Provided material below:
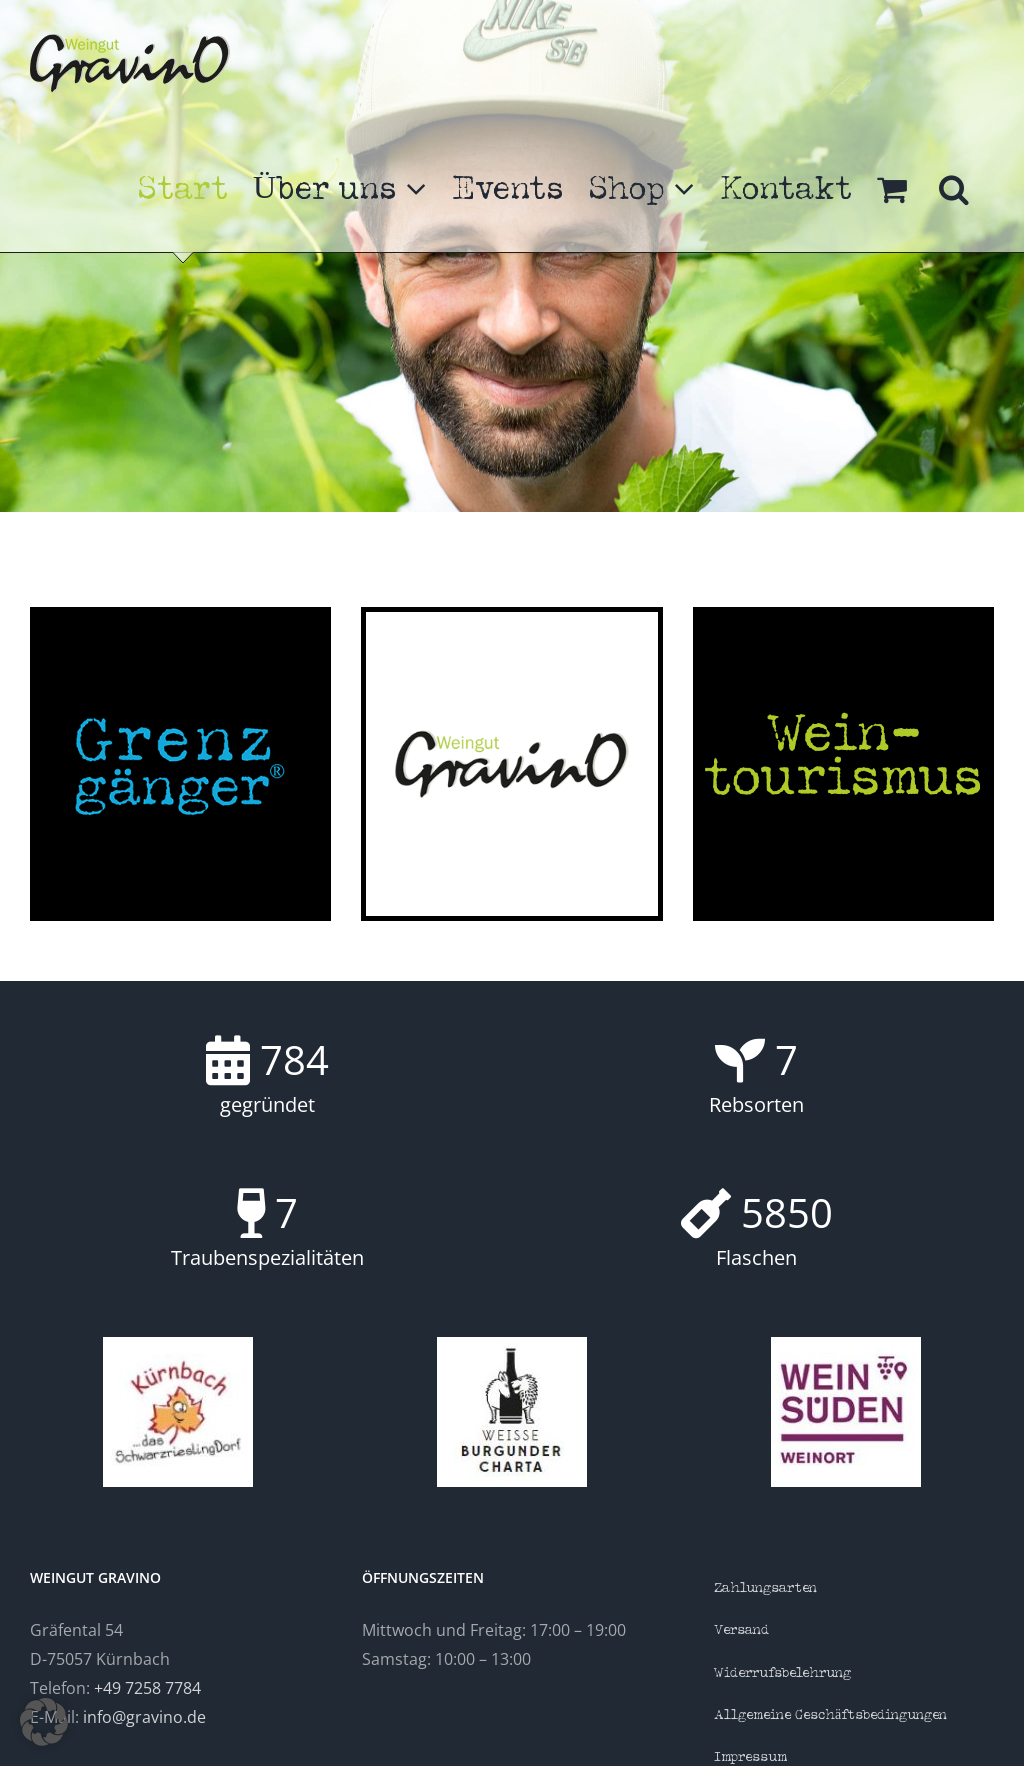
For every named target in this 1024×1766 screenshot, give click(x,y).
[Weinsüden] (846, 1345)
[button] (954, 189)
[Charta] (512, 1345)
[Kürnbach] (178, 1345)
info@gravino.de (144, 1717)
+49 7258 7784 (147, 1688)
End of Provided material.
Excluding all pictures, reproduce the records exactly as they appear above.

For every named target in this 1024×1766 screenshot, give click(x,y).
[Weinsüden] (846, 1345)
[button] (954, 189)
[Charta] (512, 1345)
[Kürnbach] (178, 1345)
info@gravino.de (144, 1717)
+49 7258 7784 (147, 1688)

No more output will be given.